Explanations and observations about the above:

Yes, I’m showing my boreal and Western Hemisphere chauvinism with the above headline.

The official time for the start of autumn 2005 in these parts is 3:23 p.m. Pacific Daylight Time.

That’s 5:23 p.m. in Chicago and 6:23 p.m. in New York City, proud capitals of the Infospigot media empire. And 10:23 p.m. in London, a city unvisited by your correspondent.

For Tokyo, an outpost of the Greater Infospigot Co-Prosperity Sphere, that’s 7:23 a.m. Friday, the 23rd (the Autumnal Equinox is a national holiday there). That means the last sundown of summer falls on the 22nd, about three hours from now (5:38 p.m., Japan Standard Time; since Japan declines to spring forward or fall back, its already experiencing early sunset blues.)

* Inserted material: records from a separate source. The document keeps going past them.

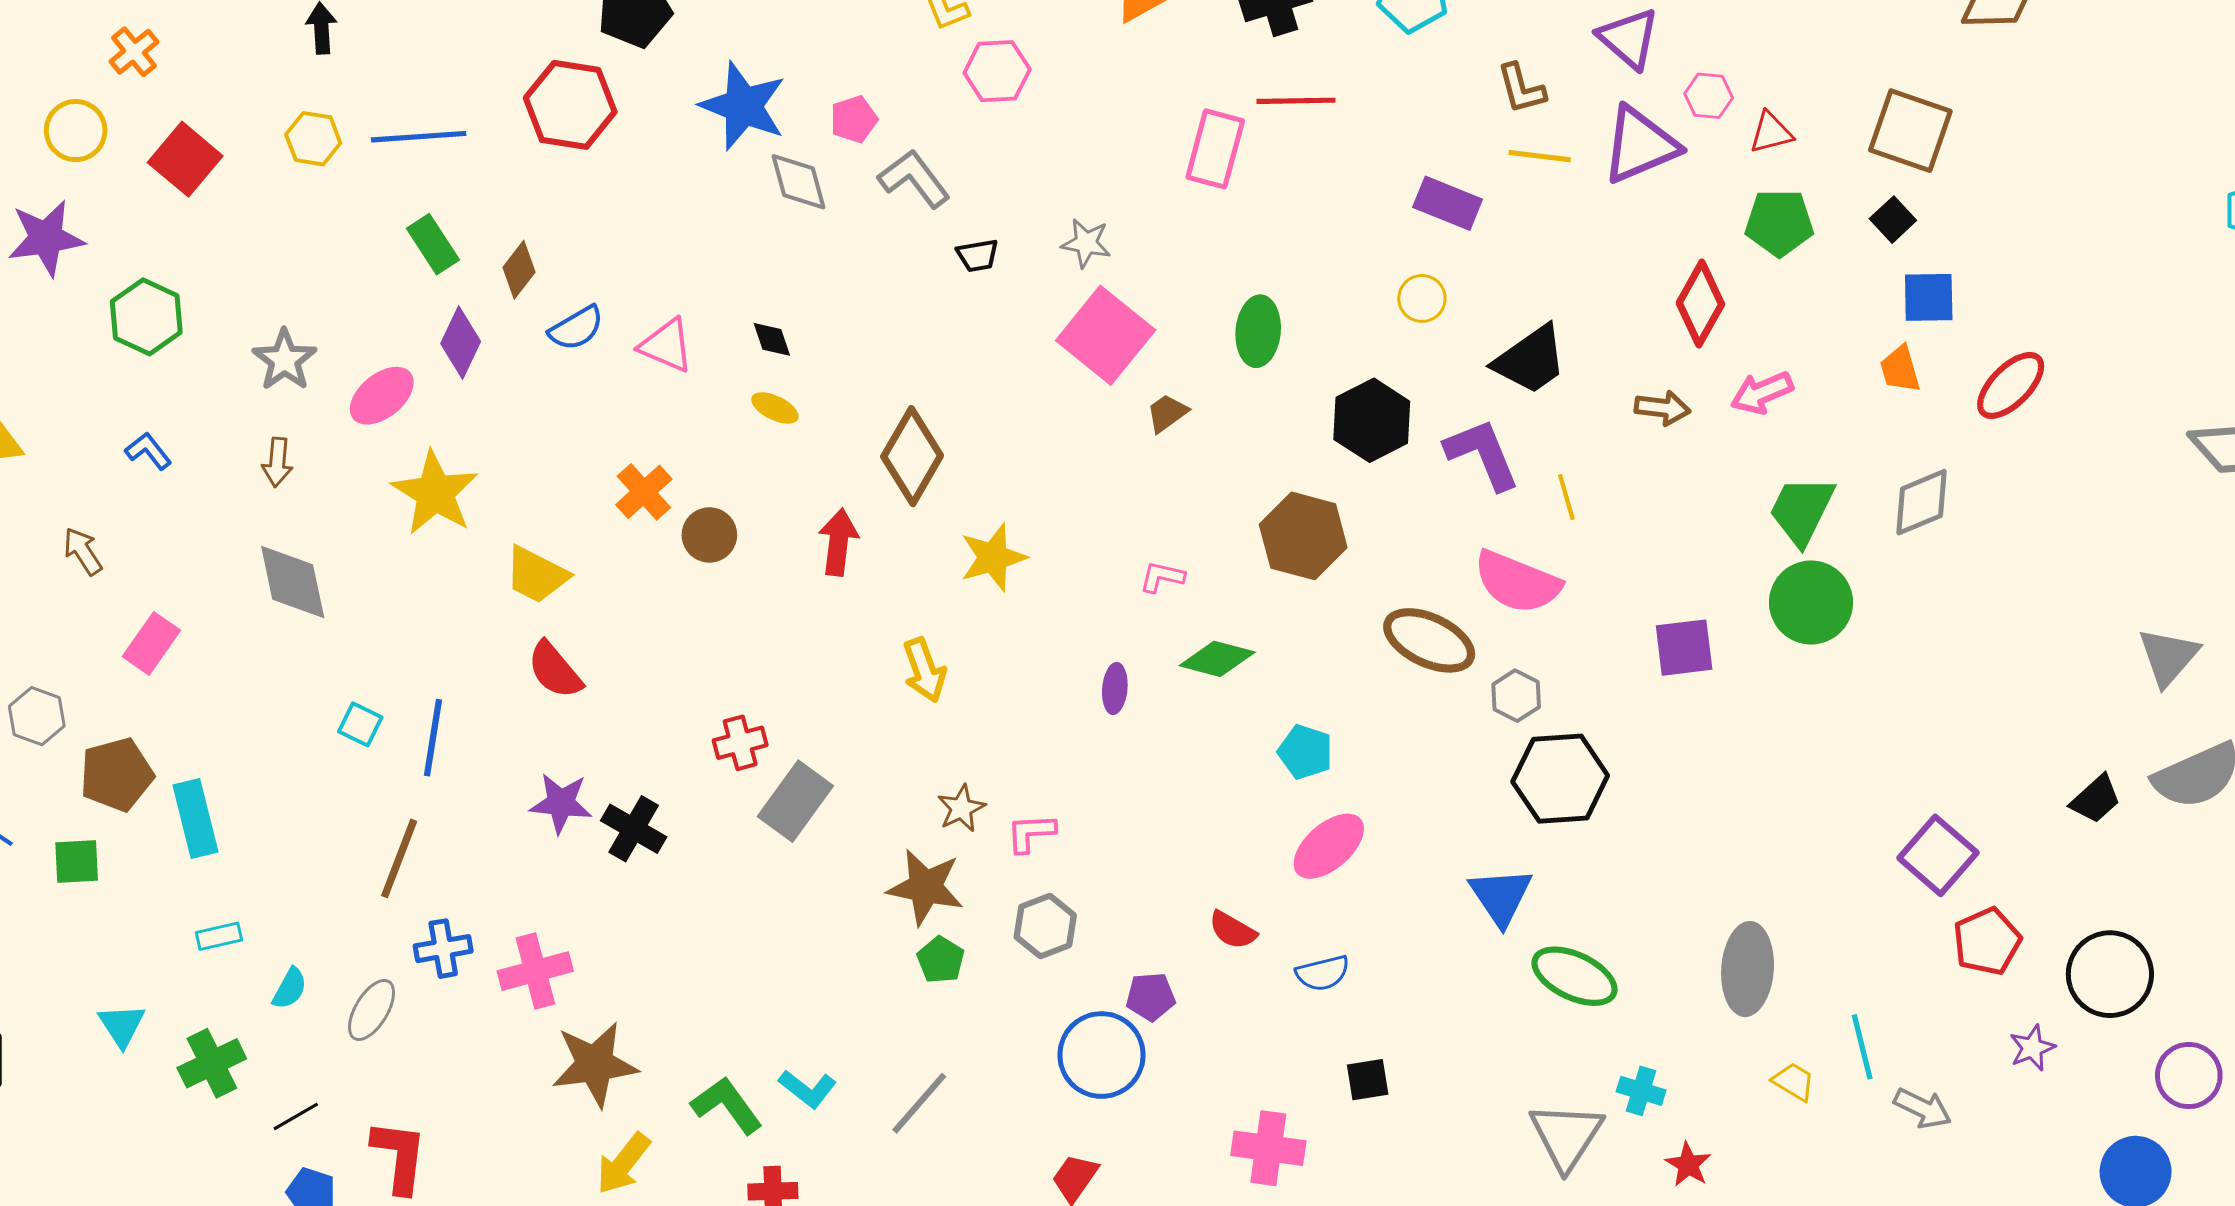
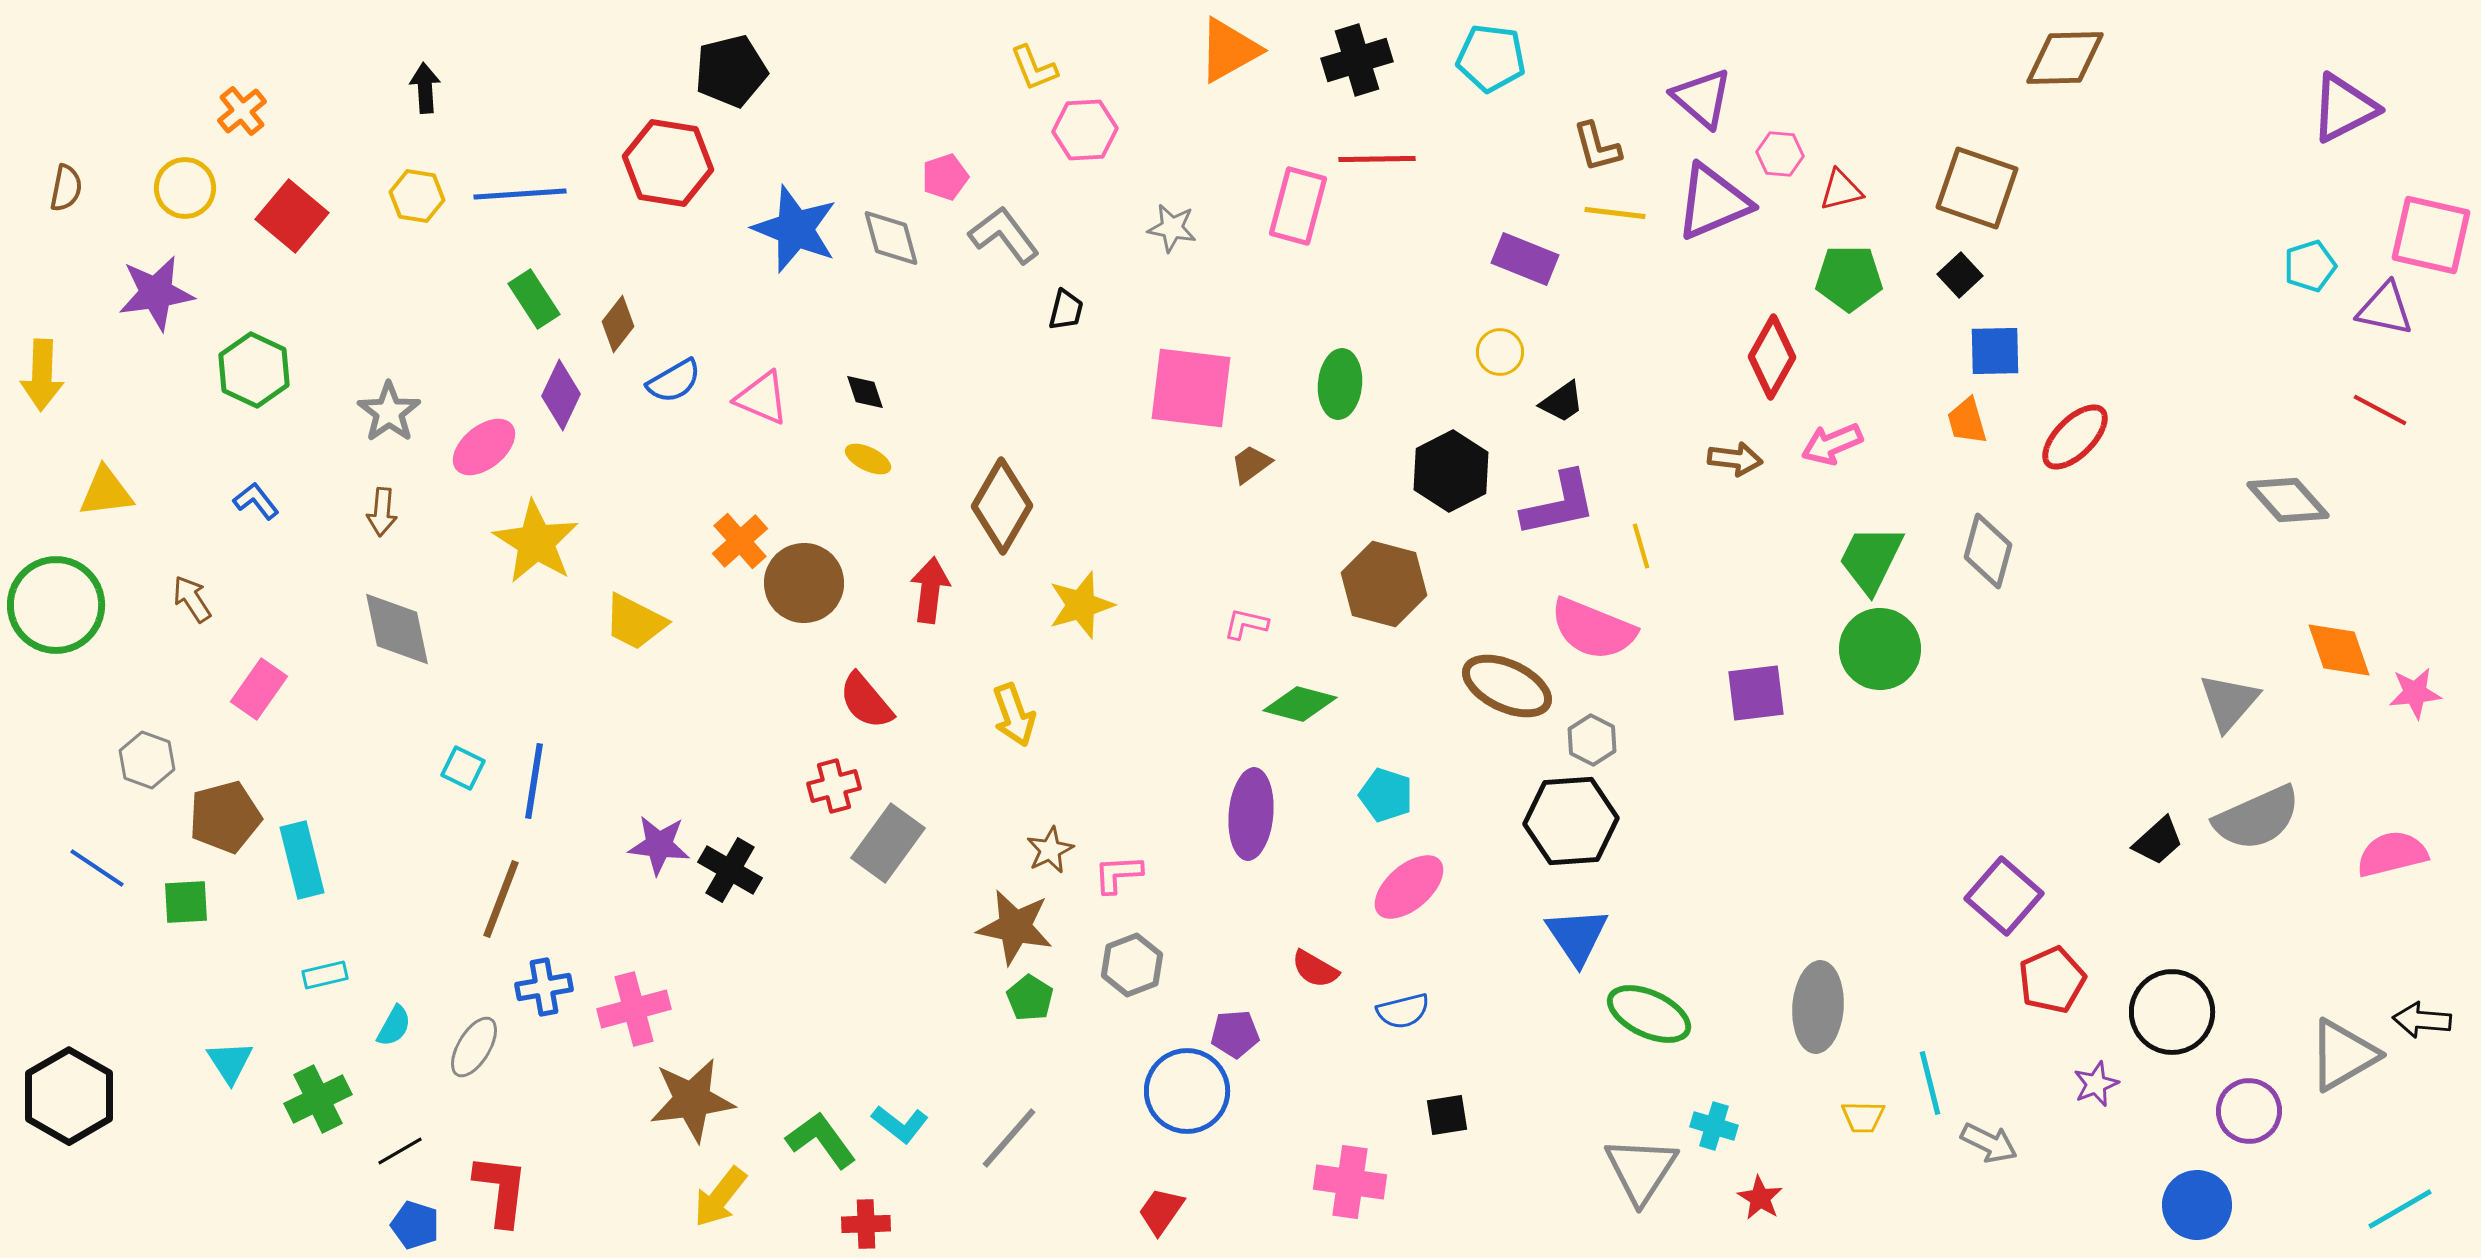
blue star: (743, 106) -> (795, 229), moved
gray star: (1086, 243) -> (1172, 228), moved
black trapezoid: (978, 255) -> (1066, 310), turned -66
pink square: (1106, 335) -> (1191, 388), turned -32
black trapezoid: (1530, 360) -> (1562, 402), moved, size x0.6
purple L-shape: (1482, 454) -> (1559, 504), turned 100
gray diamond: (1922, 502) -> (1988, 551), turned -52
brown circle: (709, 535) -> (804, 583), size x1.5
red semicircle: (555, 670) -> (866, 701), moved
purple ellipse: (1115, 689) -> (1251, 814), moved, size x1.8
black hexagon: (1560, 779) -> (1571, 821), moved
yellow trapezoid: (1794, 1082) -> (1863, 1117), turned 150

And since everything is upside down and backwards on the other side of the Equator — my first big thrill visiting Australia was the realization that the reason Orion looked different was he was standing on his head — spring begins at 7:23 p.m. tomorrow in Buenos Aires, 12:23 a.m. (the 23rd) in Cape Town, and 8:23 a.m. (the 23rd) in Sydney.

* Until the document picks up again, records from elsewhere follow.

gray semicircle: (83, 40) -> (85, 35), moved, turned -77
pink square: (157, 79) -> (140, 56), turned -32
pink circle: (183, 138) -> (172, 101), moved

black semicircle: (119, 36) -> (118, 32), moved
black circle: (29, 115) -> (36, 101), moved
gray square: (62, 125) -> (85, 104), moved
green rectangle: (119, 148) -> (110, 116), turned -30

3 Replies to “Last (Astronomical) Night of Summer”

  1. Hey Brekke. I’ve had it with you and your science. And I suggest you get your mind right. Autumn arrives when Reverend Pat says it does! Why won’t you just shut up and BELIEVE?

  2. I love this kind of stuff. It is a beautiful evening here in NYC, very late summer-early autumn kind of stuff. It reminds me of World Series weather. I also think about springtime in Sydney and Canberra. That would be a good one to see. Later.